Vielen Dank Teutonnen! 

Okay, dass ist natürlich alles andere als toll. Das heißt lieber kein übertakten bzw hohe Temperaruren?

Stimmt es, dass das bei AMD etwas rasanter ist?

Edit, habe gerade gesehen das du was dazugeschrieben hast. Also lieber auf Temps achten, ja?


----------



## Stueppi (18. Juni 2014)

*AW: Welche Hardware würdet ihr gebraucht kaufen und welche nicht & warum?*

Let me google that for you is für Besserwisser die selbst keinen plan haben und sich nur wichtig machen wollen. Dieser "Witz" ist mittlerweile mindestens genauso ausgelutscht wie "over 9000".

btt: Ich würde keine Netzteile gebraucht kaufen und Grafikkarten weiß ich nicht, man hat keine Garantie wegen Spulenfiepen. Monitore keine alten die länger ungenutzt "lagerten". Da hatte ich schonmal einen der n Schaden hatte und Streifen zeigte. Ansonsten auch alles was empfindlich ist und dazu keine OVP mehr hat.


----------



## Goyoma (18. Juni 2014)

Warum ist eine Originalverpackung wichtig für dich?


----------



## Teutonnen (18. Juni 2014)

*AW: Welche Hardware würdet ihr gebraucht kaufen und welche nicht & warum?*



Goyoma schrieb:


> Vielen Dank Teutonnen!


Gern. Wie gesagt, das ist extremst vereinfacht. Falls es dich interssiert, frag mal der8auer, der kennt sich da echt aus.





Goyoma schrieb:


> Okay, dass ist natürlich alles andere als toll. Das heißt lieber kein übertakten bzw hohe Temperaruren?

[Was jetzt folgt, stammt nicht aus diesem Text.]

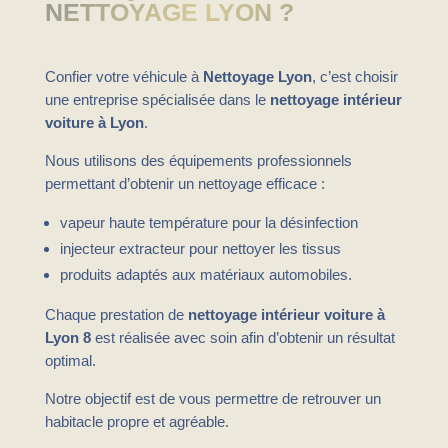
NETTOYAGE LYON ?
Confier votre véhicule à
Nettoyage Lyon
, c’est choisir
une entreprise spécialisée dans le
nettoyage intérieur
voiture à Lyon
.
Nous utilisons des équipements professionnels
permettant d’obtenir un nettoyage efficace :
vapeur haute température pour la désinfection
injecteur extracteur pour nettoyer les tissus
produits adaptés aux matériaux automobiles.
Chaque prestation de
nettoyage intérieur voiture à
Lyon 8
est réalisée avec soin afin d’obtenir un résultat
optimal.
Notre objectif est de vous permettre de retrouver un
habitacle propre et agréable.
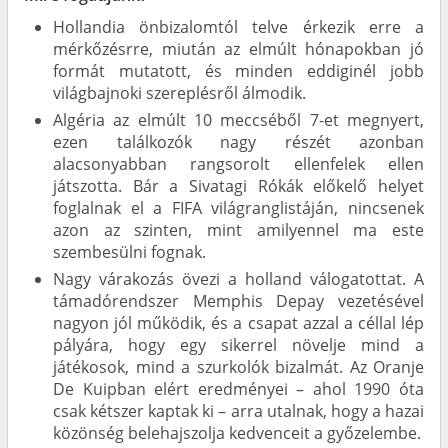
Hollandia önbizalomtól telve érkezik erre a
mérkőzésrre, miután az elmúlt hónapokban jó
formát mutatott, és minden eddiginél jobb
világbajnoki szereplésről álmodik.
Algéria az elmúlt 10 meccséből 7-et megnyert,
ezen találkozók nagy részét azonban
alacsonyabban rangsorolt ellenfelek ellen
játszotta. Bár a Sivatagi Rókák előkelő helyet
foglalnak el a FIFA világranglistáján, nincsenek
azon az szinten, mint amilyennel ma este
szembesülni fognak.
Nagy várakozás övezi a holland válogatottat. A
támadórendszer Memphis Depay vezetésével
nagyon jól működik, és a csapat azzal a céllal lép
pályára, hogy egy sikerrel növelje mind a
játékosok, mind a szurkolók bizalmát. Az Oranje
De Kuipban elért eredményei – ahol 1990 óta
csak kétszer kaptak ki – arra utalnak, hogy a hazai
közönség belehajszolja kedvenceit a győzelembe.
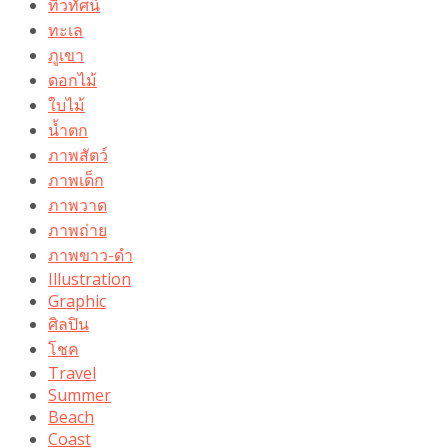
ทิวทัศน์
ทะเล
ภูเขา
ดอกไม้
ใบไม้
น้ำตก
ภาพสัตว์
ภาพเด็ก
ภาพวาด
ภาพถ่าย
ภาพขาว-ดำ
Illustration
Graphic
ศิลปิน
โชค
Travel
Summer
Beach
Coast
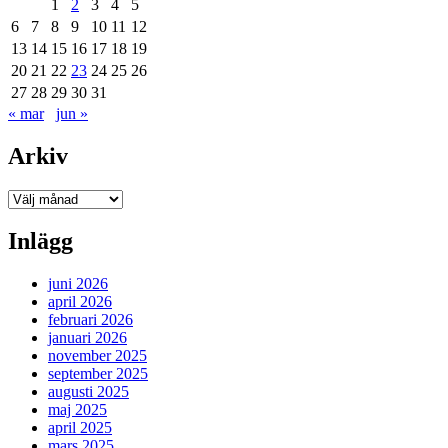
1
2
3
4
5
6
7
8
9
10
11
12
13
14
15
16
17
18
19
20
21
22
23
24
25
26
27
28
29
30
31
« mar
jun »
Arkiv
Arkiv
Inlägg
juni 2026
april 2026
februari 2026
januari 2026
november 2025
september 2025
augusti 2025
maj 2025
april 2025
mars 2025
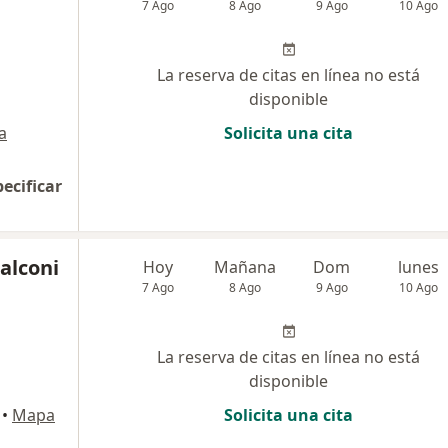
7 Ago
8 Ago
9 Ago
10 Ago
La reserva de citas en línea no está
disponible
a
Solicita una cita
pecificar
alconi
Hoy
Mañana
Dom
lunes
7 Ago
8 Ago
9 Ago
10 Ago
La reserva de citas en línea no está
disponible
•
Mapa
Solicita una cita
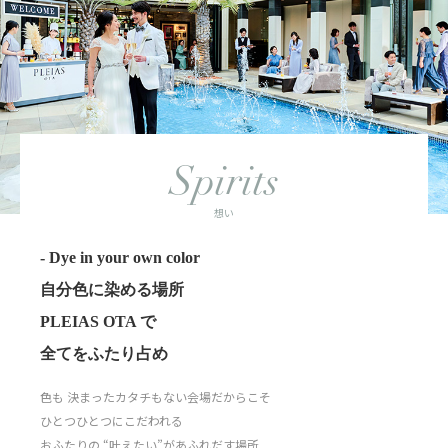
Spirits
想い
- Dye in your own color
自分色に染める場所
PLEIAS OTA で
全てをふたり占め
色も 決まったカタチもない会場だからこそ
ひとつひとつにこだわれる
おふたりの “叶えたい”があふれだす場所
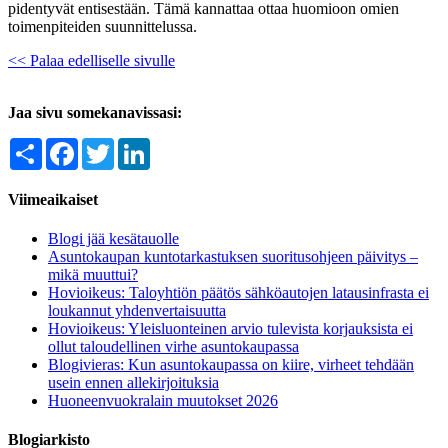
pidentyvät entisestään. Tämä kannattaa ottaa huomioon omien
toimenpiteiden suunnittelussa.
<< Palaa edelliselle sivulle
Jaa sivu somekanavissasi:
Share
Facebook
Twitter
LinkedIn
Viimeaikaiset
Blogi jää kesätauolle
Asuntokaupan kuntotarkastuksen suoritusohjeen päivitys –
mikä muuttui?
Hovioikeus: Taloyhtiön päätös sähköautojen latausinfrasta ei
loukannut yhdenvertaisuutta
Hovioikeus: Yleisluonteinen arvio tulevista korjauksista ei
ollut taloudellinen virhe asuntokaupassa
Blogivieras: Kun asuntokaupassa on kiire, virheet tehdään
usein ennen allekirjoituksia
Huoneenvuokralain muutokset 2026
Blogiarkisto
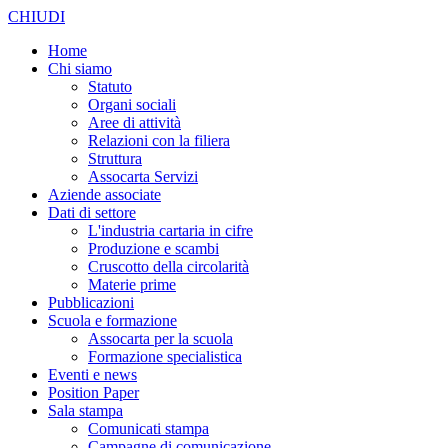
CHIUDI
Home
Chi siamo
Statuto
Organi sociali
Aree di attività
Relazioni con la filiera
Struttura
Assocarta Servizi
Aziende associate
Dati di settore
L'industria cartaria in cifre
Produzione e scambi
Cruscotto della circolarità
Materie prime
Pubblicazioni
Scuola e formazione
Assocarta per la scuola
Formazione specialistica
Eventi e news
Position Paper
Sala stampa
Comunicati stampa
Campagne di comunicazione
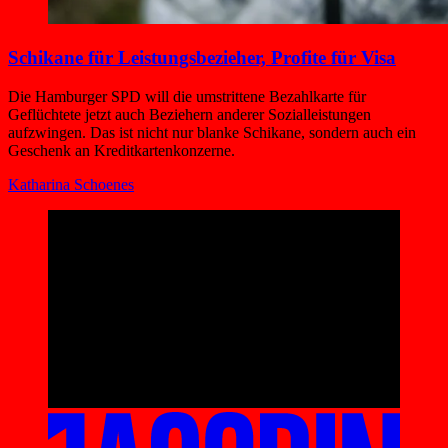
Schikane für Leistungsbezieher, Profite für Visa
Die Hamburger SPD will die umstrittene Bezahlkarte für
Geflüchtete jetzt auch Beziehern anderer Sozialleistungen
aufzwingen. Das ist nicht nur blanke Schikane, sondern auch ein
Geschenk an Kreditkartenkonzerne.
Katharina Schoenes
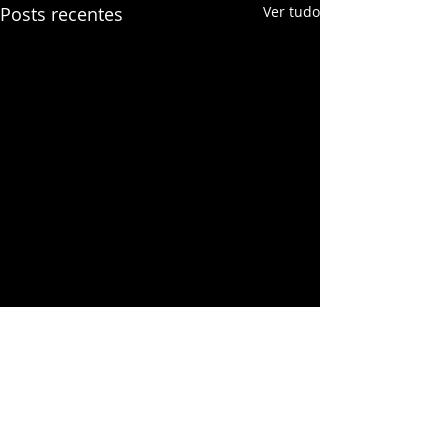
Posts recentes
Ver tudo
Comentários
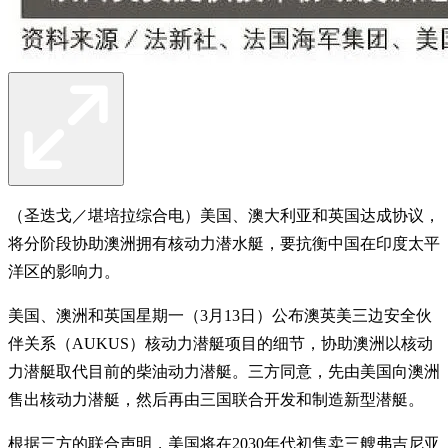
（圣迭戈／堪培拉综合电）美国、澳大利亚和英国达成协议，
将分阶段协助澳洲拥有核动力潜水艇，要抗衡中国在印度太平
洋区的影响力。
美国、澳洲和英国星期一（3月13日）公布澳英美三边安全伙
伴关系（AUKUS）核动力潜艇项目的细节，协助澳洲以核动
力潜艇取代目前的柴油动力潜艇。三方同意，先由美国向澳洲
售出核动力潜艇，然后再由三国联合开发和制造新型潜艇。
根据三方的联合声明，美国将在2030年代初售卖三艘弗吉尼亚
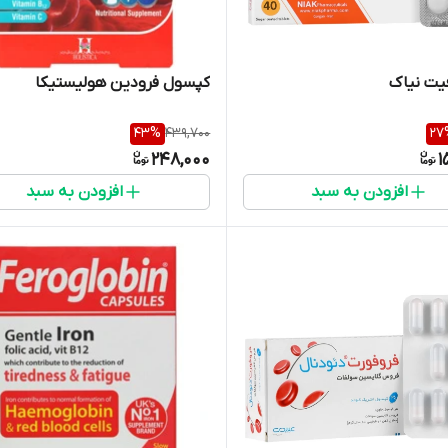
یت نیاک
کپسول فرودین هولیستیکا
43
%
439,700
27
248,000
1
افزودن به سبد
افزودن به سبد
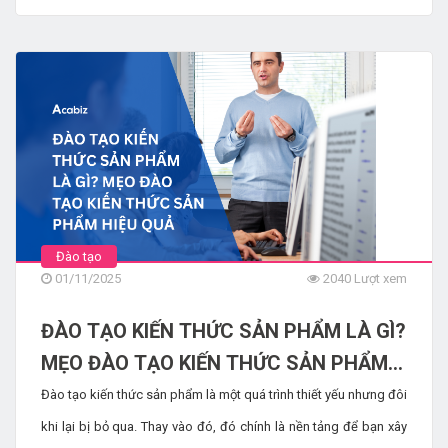
cho đội ngũ của bạn bước vào thế giới mới này, bạn cần tập
trung vào các kỹ năng cụ thể, thiết thực để làm chủ AI, giúp lực
lượng lao động của bạn mạnh mẽ và có khả năng cạnh tranh.
Đào tạo
01/11/2025
2040 Lượt xem
ĐÀO TẠO KIẾN THỨC SẢN PHẨM LÀ GÌ?
MẸO ĐÀO TẠO KIẾN THỨC SẢN PHẨM
HIỆU QUẢ
Đào tạo kiến ​​thức sản phẩm là một quá trình thiết yếu nhưng đôi
khi lại bị bỏ qua. Thay vào đó, đó chính là nền tảng để bạn xây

Es ist halt ein Spiel mit der Warscheinlichkeit. JEDER Leiter, der einen Widerstand hat, leider unter EM. Das Problem bei den CPUs ist halt, dass die Leiter extrem dünn sind und die CPU nicht mehrfach redundant aufgebaut ist - damit reicht schon wenig EM für einen Totalausfall.

Die CPUs sind in der Regel für ~10 Jahre Betrieb ausgelegt. OC ist ein Glücksspiel - du belastest die CPU stärker und hoffst, dass die Leiter lange genug halten, bis du die CPU wieder auswechselst. Es kann sein, dass deine CPU trotz starkem OC 10 Jahre hält - es kann aber auch sein, dass sie sich nach 5 Monaten verabschiedet. 

Solange du nicht übertreibst, sollte (!) die CPU lange genug überleben, um bis zur nächsten Aufrüstung durchzuhalten. Wenigstens war das bis jetzt der Fall.




Goyoma schrieb:


> Stimmt es, dass das bei AMD etwas rasanter ist?


 





Goyoma schrieb:


> Warum ist eine Originalverpackung wichtig für dich?


 
Weil es diese für eine Reklamation in der Regel benötigt.


----------



## Goyoma (18. Juni 2014)

So viele Zwischenantworten, danke! 

Gut, dann weiß ich bescheid. Das mit AMD hatte ich mal gehört, irgendwo aufgeschnappt eben.

Oc betreibe ich recht gerne, mein Fx 6350 (jaja, ich weiß ) macht da ganz gern' mit, meckert auch nicht rum bis jetzt.

War erstmal genug Offtopic für heute


----------



## Stueppi (18. Juni 2014)

*AW: Welche Hardware würdet ihr gebraucht kaufen und welche nicht & warum?*



Goyoma schrieb:


> Warum ist eine Originalverpackung wichtig für dich?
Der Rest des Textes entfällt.